# ФИЛОСОФИЯ И КУЛЬТУРА > Здоровый образ жизни >  Смеется тот, кто смеется... последним (здесь только фото)

## Raja Kumari dasi

Реклама кофе брендом "хлеб насущный"

----------


## Lakshmana Prana das

Э-э-э... А когда смеяться? И почему в этом разделе?

----------


## Raja Kumari dasi

Это они смеются, а мы вспомним пословицу... 

Владельцы бренда используют слова молитвы, зова души к Богу как маркетинговый ход... Да, очень удачный ход с точки зрения прибыли. Но предлагают под этим брендом кроме хлеба - "первоклассные" кофе, мясо, алкоголь...  

Разве хлЪб (ведь именно через ять) насущный, да еще под листиками смоковницы (каковы умники) -  это свежайший кофе?  Подмена понятий, в отсутствие четких ориентиров... прогресс Кали-юги. И четко видна зацепка через религию. А на первом фото - барышня в кокошнике + Ъ и тоже кофе... Зацепка через национальность. 

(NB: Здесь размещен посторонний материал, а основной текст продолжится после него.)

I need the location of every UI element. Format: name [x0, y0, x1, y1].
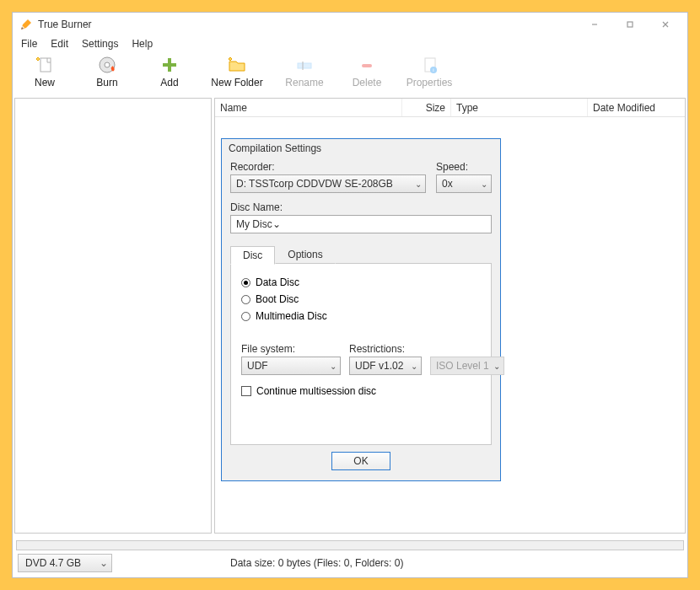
radio-icon: [241, 295, 250, 304]
radio-multimedia-disc[interactable]: Multimedia Disc: [241, 308, 481, 324]
radio-multimedia-label: Multimedia Disc: [256, 310, 327, 322]
disc-type-select[interactable]: DVD 4.7 GB ⌄: [18, 554, 112, 572]
checkbox-icon: [241, 386, 251, 396]
new-folder-icon: [227, 55, 247, 75]
speed-select[interactable]: 0x ⌄: [436, 174, 492, 193]
size-progress-bar: [16, 540, 684, 550]
continue-multisession-checkbox[interactable]: Continue multisession disc: [241, 385, 481, 397]
svg-marker-5: [36, 57, 40, 61]
svg-text:i: i: [433, 67, 433, 72]
menu-help[interactable]: Help: [127, 37, 158, 51]
chevron-down-icon: ⌄: [93, 557, 108, 569]
disc-type-value: DVD 4.7 GB: [25, 557, 81, 569]
column-size[interactable]: Size: [402, 99, 451, 116]
radio-data-disc[interactable]: Data Disc: [241, 274, 481, 291]
titlebar: True Burner: [13, 13, 687, 36]
toolbar-delete[interactable]: Delete: [342, 53, 392, 95]
speed-value: 0x: [442, 178, 453, 190]
toolbar: New Burn Add New Folder Rename: [13, 53, 687, 95]
dialog-tabs: Disc Options: [230, 245, 492, 264]
radio-data-label: Data Disc: [256, 276, 299, 288]
tree-panel[interactable]: [14, 98, 212, 534]
toolbar-newfolder[interactable]: New Folder: [207, 53, 267, 95]
ok-button[interactable]: OK: [331, 452, 390, 470]
radio-icon: [241, 312, 250, 321]
toolbar-new-label: New: [35, 77, 55, 88]
dialog-body: Recorder: D: TSSTcorp CDDVDW SE-208GB ⌄ …: [222, 156, 500, 480]
toolbar-properties[interactable]: i Properties: [404, 53, 455, 95]
toolbar-rename-label: Rename: [285, 77, 323, 88]
chevron-down-icon: ⌄: [411, 362, 417, 371]
window-controls: [578, 14, 682, 35]
list-header: Name Size Type Date Modified: [215, 99, 685, 117]
chevron-down-icon: ⌄: [493, 362, 500, 371]
disc-burn-icon: [97, 55, 117, 75]
app-title: True Burner: [38, 19, 92, 30]
dialog-footer: OK: [230, 445, 492, 472]
new-file-icon: [35, 55, 55, 75]
svg-rect-1: [627, 22, 633, 27]
chevron-down-icon: ⌄: [415, 180, 422, 189]
menu-file[interactable]: File: [16, 37, 42, 51]
menu-settings[interactable]: Settings: [77, 37, 123, 51]
toolbar-burn[interactable]: Burn: [82, 53, 132, 95]
discname-label: Disc Name:: [230, 201, 492, 213]
iso-level-value: ISO Level 1: [436, 360, 489, 372]
toolbar-newfolder-label: New Folder: [211, 77, 262, 88]
column-date-modified[interactable]: Date Modified: [588, 99, 685, 116]
statusbar: DVD 4.7 GB ⌄ Data size: 0 bytes (Files: …: [13, 552, 687, 577]
speed-label: Speed:: [436, 161, 492, 173]
tab-disc[interactable]: Disc: [230, 246, 275, 265]
dialog-title: Compilation Settings: [222, 139, 500, 156]
toolbar-add[interactable]: Add: [144, 53, 195, 95]
toolbar-new[interactable]: New: [19, 53, 70, 95]
status-text: Data size: 0 bytes (Files: 0, Folders: 0…: [230, 557, 403, 569]
recorder-select[interactable]: D: TSSTcorp CDDVDW SE-208GB ⌄: [230, 174, 426, 193]
svg-rect-11: [298, 63, 311, 68]
restrictions-value: UDF v1.02: [355, 360, 403, 372]
delete-icon: [357, 55, 377, 75]
radio-boot-label: Boot Disc: [256, 293, 299, 305]
ok-label: OK: [353, 455, 368, 467]
chevron-down-icon: ⌄: [481, 180, 487, 189]
continue-multisession-label: Continue multisession disc: [256, 385, 376, 397]
chevron-down-icon: ⌄: [330, 362, 337, 371]
svg-point-7: [105, 62, 110, 67]
column-name[interactable]: Name: [215, 99, 402, 116]
filesystem-select[interactable]: UDF ⌄: [241, 357, 341, 375]
menu-edit[interactable]: Edit: [46, 37, 73, 51]
svg-rect-4: [40, 58, 51, 72]
restrictions-select[interactable]: UDF v1.02 ⌄: [349, 357, 422, 375]
svg-rect-9: [163, 63, 176, 67]
rename-icon: [294, 55, 315, 75]
column-type[interactable]: Type: [451, 99, 588, 116]
discname-value: My Disc: [236, 218, 272, 230]
radio-icon: [241, 278, 250, 287]
chevron-down-icon: ⌄: [272, 218, 281, 230]
discname-input[interactable]: My Disc ⌄: [230, 215, 492, 233]
properties-icon: i: [419, 55, 439, 75]
plus-icon: [159, 55, 180, 75]
svg-rect-13: [362, 64, 372, 67]
filesystem-value: UDF: [247, 360, 268, 372]
compilation-settings-dialog: Compilation Settings Recorder: D: TSSTco…: [221, 138, 501, 481]
filesystem-label: File system:: [241, 343, 341, 355]
menubar: File Edit Settings Help: [13, 36, 687, 53]
toolbar-burn-label: Burn: [96, 77, 117, 88]
maximize-button[interactable]: [613, 14, 647, 35]
recorder-label: Recorder:: [230, 161, 426, 173]
app-window: True Burner File Edit Settings Help New …: [12, 12, 688, 578]
svg-marker-10: [229, 57, 232, 61]
toolbar-delete-label: Delete: [353, 77, 382, 88]
toolbar-properties-label: Properties: [407, 77, 453, 88]
recorder-value: D: TSSTcorp CDDVDW SE-208GB: [236, 178, 393, 190]
toolbar-add-label: Add: [160, 77, 178, 88]
tab-panel-disc: Data Disc Boot Disc Multimedia Disc File…: [230, 264, 492, 445]
toolbar-rename[interactable]: Rename: [279, 53, 330, 95]
radio-boot-disc[interactable]: Boot Disc: [241, 291, 481, 308]
close-button[interactable]: [649, 14, 682, 35]
minimize-button[interactable]: [578, 14, 611, 35]
iso-level-select: ISO Level 1 ⌄: [430, 357, 504, 375]
pencil-icon: [19, 18, 33, 31]
tab-options[interactable]: Options: [275, 245, 335, 264]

На земле миллионы действительно молют о хлебе насущном, чтобы просто жить, не об изысках... а тут заграничные акционеры шутят по этому поводу... пока точки в Москве и Питере, но уже выходят в регионы. 

Мало  того, что все овощи-фрукты из-за заграницы ввозят... с/х развалили, так еще и мозг народу рекламщикам разрешают выносить. 

Почему в этот раздел? а куда еще... в Традицию и современность? здесь про сохранение здоровья. 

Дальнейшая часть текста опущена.